==== Dataset excerpts

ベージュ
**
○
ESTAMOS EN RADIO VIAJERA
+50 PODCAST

========
==== Dataset excerpts

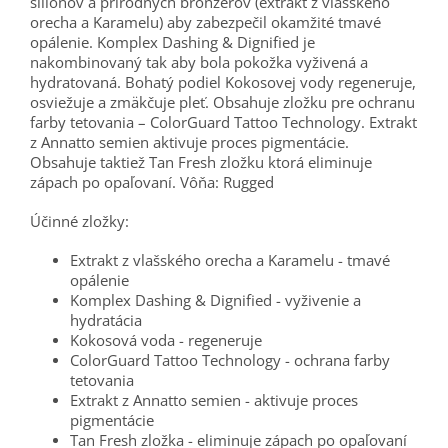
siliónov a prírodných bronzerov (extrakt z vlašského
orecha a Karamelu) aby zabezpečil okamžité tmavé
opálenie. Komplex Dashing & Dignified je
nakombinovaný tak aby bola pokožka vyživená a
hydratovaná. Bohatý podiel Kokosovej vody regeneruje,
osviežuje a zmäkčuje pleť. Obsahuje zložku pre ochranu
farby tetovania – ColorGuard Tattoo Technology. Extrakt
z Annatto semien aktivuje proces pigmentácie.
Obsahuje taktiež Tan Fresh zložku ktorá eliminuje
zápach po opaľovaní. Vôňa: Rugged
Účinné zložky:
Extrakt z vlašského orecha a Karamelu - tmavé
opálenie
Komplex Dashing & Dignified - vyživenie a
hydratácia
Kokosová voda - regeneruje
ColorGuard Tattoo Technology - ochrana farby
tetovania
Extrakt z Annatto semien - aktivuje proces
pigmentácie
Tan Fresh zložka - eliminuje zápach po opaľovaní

========

What you will do — Where a line in the entries holds the word "pigmentácie", copy that line.

Output for this exercise —
z Annatto semien aktivuje proces pigmentácie.
pigmentácie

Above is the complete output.